Al mismo tiempo, en el profundo vacío, a menos de diez millas de la Bahía de Nueve Dragones.
Las dos figuras descendieron una tras otra, y sus auras, a pesar de estar deliberadamente contenidas, aún sacudían las nubes.
Un hombre blanco de pelo rojo con una sonrisa maliciosa en su rostro se volvió hacia un hombre corpulento de cabello dorado y ojos azules a su lado con una expresión seria. —Paul, ¿también sentiste esa aura?
—Mi más respetado señor Carl.
El rubio de ojos azules, Carlo, sonrió como un caballero y cerró los ojos. —Este sabor es demasiado maravilloso. Sospecho que el elixir inmortal mencionado en los mitos orientales está a punto de nacer.
—¡Eso es mío!
Carl frunció ligeramente el ceño, como si estuviera descontento.
—Señor Karl, ¡eres demasiado absoluto!
Se escuchó una risa, y un hombre occidental extremadamente apuesto con un abrigo apareció de la nada.
—Deathwing Lyant.
Las pupilas de Carl y Paul se contrajeron.
Entonces, más figuras descendieron frente a ellos.
—¡Líder de la espada dominante, witsy!
—¡Diosa del Hielo y el Fuego Evelyn!
—¡El Buda viviente de India, Hades!
—……
Las expresiones de Carl y los demás cambiaron una y otra vez. Algunos de ellos eran familiares para dos personas, mientras que otros eran desconocidos para ellos.
Sin embargo, sin excepción, todos eran expertos incomparables de los países occidentales. Cualquiera de ellos podría hacer que el mundo temblara con un pisotón de sus pies.

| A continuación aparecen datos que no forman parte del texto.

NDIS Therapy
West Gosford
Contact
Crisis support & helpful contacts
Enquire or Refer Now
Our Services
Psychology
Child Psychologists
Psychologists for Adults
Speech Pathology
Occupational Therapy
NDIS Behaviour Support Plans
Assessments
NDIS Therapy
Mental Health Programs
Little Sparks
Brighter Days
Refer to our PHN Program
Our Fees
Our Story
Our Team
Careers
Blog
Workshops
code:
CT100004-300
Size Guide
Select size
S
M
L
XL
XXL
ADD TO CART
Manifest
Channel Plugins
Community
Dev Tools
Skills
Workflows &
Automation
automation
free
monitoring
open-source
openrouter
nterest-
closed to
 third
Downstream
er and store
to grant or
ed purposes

No esperaba que se reunieran aquí hoy.
—¡Dios mío!
Karl estaba al borde de la locura. —¡Las siete existencias trascendentes más aterradoras del mundo han descendido. ¡Esto es increíble! ¡Esto es simplemente increíble!
—Todo el mundo ha llegado justo a tiempo.

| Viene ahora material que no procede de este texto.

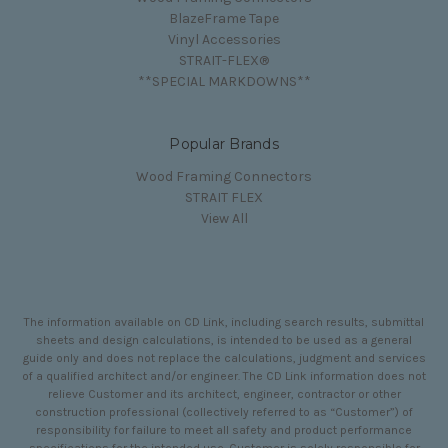
BlazeFrame Tape
Vinyl Accessories
STRAIT-FLEX®
**SPECIAL MARKDOWNS**
Popular Brands
Wood Framing Connectors
STRAIT FLEX
View All
The information available on CD Link, including search results, submittal
sheets and design calculations, is intended to be used as a general
guide only and does not replace the calculations, judgment and services
of a qualified architect and/or engineer. The CD Link information does not
relieve Customer and its architect, engineer, contractor or other
construction professional (collectively referred to as “Customer”) of
responsibility for failure to meet all safety and product performance
specifications for the intended use. Customer is solely responsible for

—¿No les preocupa que las potencias de las tierras sagradas de China hagan un movimiento? —preguntó el Emperador Paul con una sonrisa.

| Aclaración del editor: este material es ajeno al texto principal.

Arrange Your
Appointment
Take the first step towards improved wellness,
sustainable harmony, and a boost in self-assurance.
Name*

—Yinxu, la tierra sagrada de China, está ocupada con sus propios asuntos. ¿Cómo pueden cuidarnos?
El líder de la espada dominante, witsy, levantó una ceja. —Estaba durmiendo, pero el elixir que estaba a punto de nacer en el Este me despertó. Mi instinto me dijo que si obtengo este elixir, podré volver a mi apogeo.
—Entonces, veamos quién es más capaz.
La diosa del Hielo y el Fuego Evelyn sonrió fríamente. Las nubes bajo sus pies se evaporaron instantáneamente y se convirtieron en un Dragón de Hielo a una velocidad visible al ojo humano. De hecho, la llevó y voló hacia la Bahía de Nueve Dragones.
—¡La píldora inmortal es mía! ¡Mataré a quien la arrebate!
El animado Hades indio lamentaba el estado del universo y compadecía el destino de la gente. Detrás de él había un joven monje de quince o dieciséis años. El joven monje era un oriental. No dijo una palabra, pero sus ojos eran extremadamente fríos.
Cuando los demás vieron esto, ya no dudaron y volaron de una manera llamativa.
……
En el cielo sobre la Bahía de Nueve Dragones.
La rica fragancia de la píldora se volvía cada vez más atractiva, y sorprendió a innumerables criaturas en los alrededores. Si no fuera por el hecho de que temían el aura del antiguo Daoísta Pisoteando el Cielo y los demás, hace tiempo que habrían perdido la paciencia.
El sacerdote Daoísta Pisoteando el Cielo miró el horizonte en la distancia.
Yang Tian y el antiguo ancestro Primavera Amarilla, que estaban cuidando de Ye Chen, notaron su anormalidad y sus expresiones cambiaron ligeramente. Parecían haber comprendido algo.
—Ustedes cuiden el lugar, yo iré a recibirlos.
En el momento crucial, el Daoísta Pisoteando el Cielo tomó un sorbo de vino y desapareció del lugar.
—¡He Fangxiao, ¿cómo te atreves a entrar aquí!? ¡Rápidamente retrocede!
—¡Rompe! —el Daoísta Pisoteando el Cielo gritó mientras miraba al Dragón de Hielo que se acercaba. El Dragón de Hielo se rompió en pedazos con un fuerte estallido.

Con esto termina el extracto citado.